Shelly Sharma’s debut anthology comprises nine stories. Many of these tales are about women, the wrongs they are subjected to, and the ways in which they try to right their wrongs. In the author’s words, Equality is a cruel word. Put Adam on one scale and Eve on the other, and you have a story to tell.
The first story is also the titular one-When Devil married God. It is set against the backdrop of mountains and begins with the promise of a love story that develops into a thriller, culminating in an unexpected twist. The pace is intriguing, and the plot keeps the reader on tenterhooks. That way this isn’t your conventional whodunit – it has elements of paranormal, and a family legend that chills and thrills at the same time.
The Queen of Mourning is a very poignant and hard-hitting tale. It questions the injustices meted out to a middle-class daughter-in-law till it pushes her over the edge literally and figuratively. What is different about this one? The female protagonist’s voice, which sadly is heard more in her head than aloud. I loved the observations the central character makes. ‘The magic of conditioning runs in the psyche of the female gender.’
The brackets were a trifle distracting, but the statements? One hundred percent true.
The Witch of Mother Lake was gripping and narrated in a raw and rugged fashion. This third story in the anthology tugs at your heartstrings. A dash of supernatural centred around folklore and a tiny village steeped in tradition form the setting for this story. The author highlights the whims and fancies of a man with a roving eye and underlines the consequences borne by his hapless wife. The way the narrative unfolds, never slowing its pace, makes this one unputdownable.
Heartbeat is based on an interesting and unconventional premise. There were some clues initially that gave away the grand reveal but still made for an interesting read. This is one story where the narrator /protagonist is not a woman but a young man, with all the brashness of youth. When realization finally dawns upon him, it is too late.
Legend of the mangrove jungle is centred around the Goddess who rode a tiger, a woman who rose above her circumstances to deliver justice. The author paints a vivid story on this canvas, one that is gory in parts but abounds with retribution and redemption. I found this story metaphorical and rejoiced when the female Goddess figures sought retribution.
Measuring pure love is an intriguing tale that comes with an unexpected twist. In the author’s words, love is a funny thing; its eternity is a default unvoiced agreement between the ones that share it. This story describes love and the accidental bonds it forges, that may have devastating consequences later on.

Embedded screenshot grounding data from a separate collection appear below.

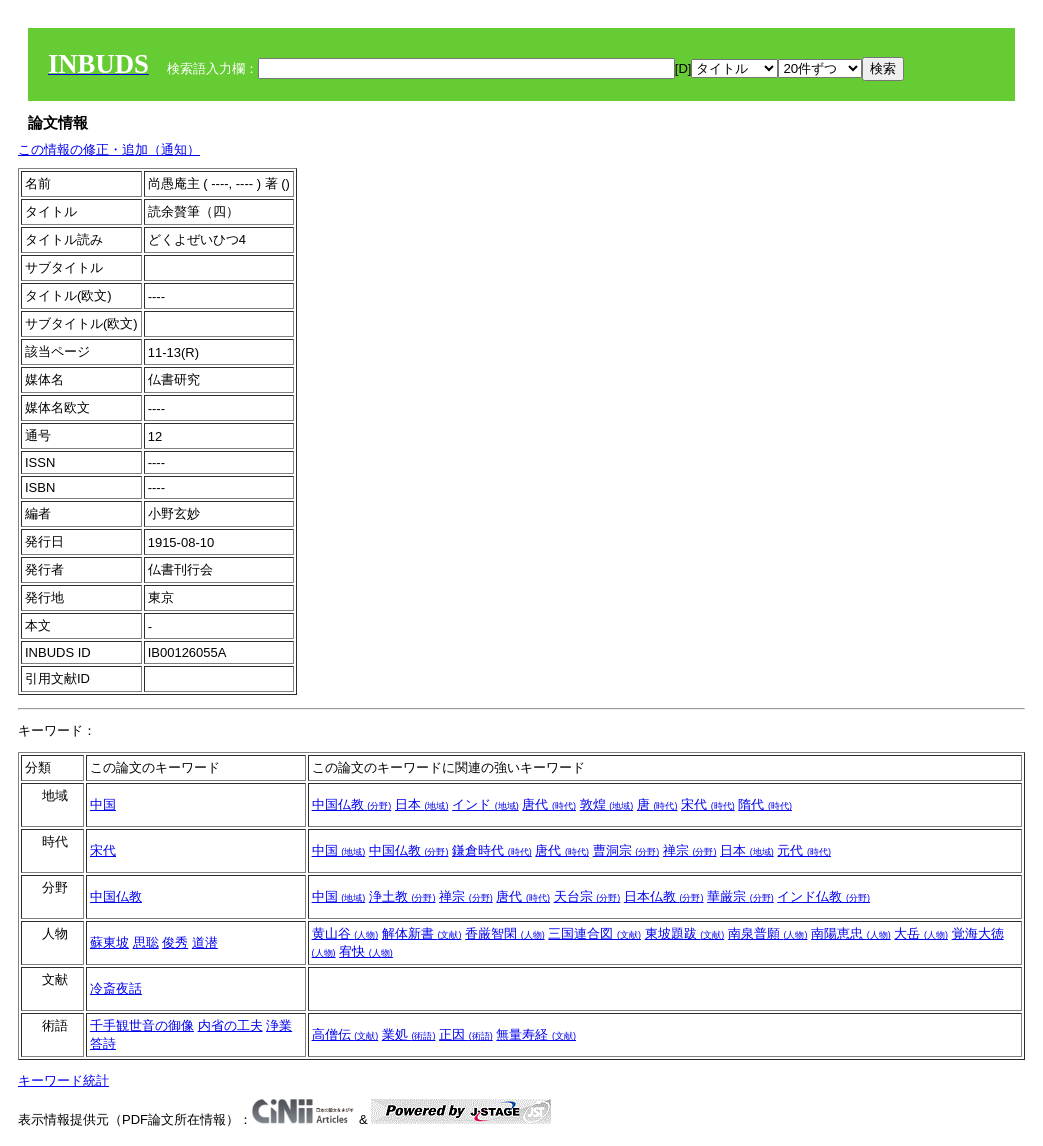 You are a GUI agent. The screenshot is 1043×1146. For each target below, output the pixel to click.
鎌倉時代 (492, 850)
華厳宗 (740, 896)
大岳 (921, 933)
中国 (103, 804)
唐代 (549, 804)
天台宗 (587, 896)
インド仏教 (823, 896)
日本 (422, 804)
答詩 (103, 1043)
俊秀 (175, 942)
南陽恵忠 (851, 933)
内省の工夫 (230, 1025)
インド (485, 804)
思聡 (146, 942)
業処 (409, 1034)
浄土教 (402, 896)
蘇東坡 (109, 942)
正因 (466, 1034)
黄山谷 (345, 933)
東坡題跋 (685, 933)
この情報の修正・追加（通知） (109, 149)
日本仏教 (664, 896)
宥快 (366, 951)
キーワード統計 (63, 1080)
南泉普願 (768, 933)
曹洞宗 (626, 850)
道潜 (205, 942)
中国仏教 (352, 804)
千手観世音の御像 (142, 1025)
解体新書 (422, 933)
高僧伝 (345, 1034)
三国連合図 (594, 933)
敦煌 (607, 804)
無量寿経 (536, 1034)
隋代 (765, 804)
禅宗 (690, 850)
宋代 (708, 804)
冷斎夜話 (116, 988)
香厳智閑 (505, 933)
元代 (804, 850)
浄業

The Taming is a story that follows an unconventional execution that gives two alternate endings. One which is gory and gruesome, but realistic and aligns with societal expectations. The second possibility is the victory of good over evil, where the protagonist succeeds in her mission, but sadly is still part of a fantasy.
The God that failed is poignant and hard-hitting. This is a harrowing tale of domestic abuse and the impact it has on the hapless children of the house. The author depicts this with much-needed sensitivity as the children struggle to save their mother from their alcoholic father. A tale that gets you thinking and wishing that God didn’t let down these tender hearts.
The Crescent and the Star is a story of a woman coming to terms with her own sexuality and rediscovering herself in the process.
This anthology is high on emotions. The characters and try to deal with the challenges life throws at them in their own ways- be it rebellion, or silent endurance. The stories are realistic and mature and not for the faint-hearted as they hit you hard. The highlights of this book are its pace, its twists, and satirical narrative. It questions stereotypes and makes you uncomfortable. This is the kind of discomfort that ushers in much-needed change.
At the end of the day, it makes you wonder, in any relationship, who is the Devil? Who is God? And is any balance ever possible between the two?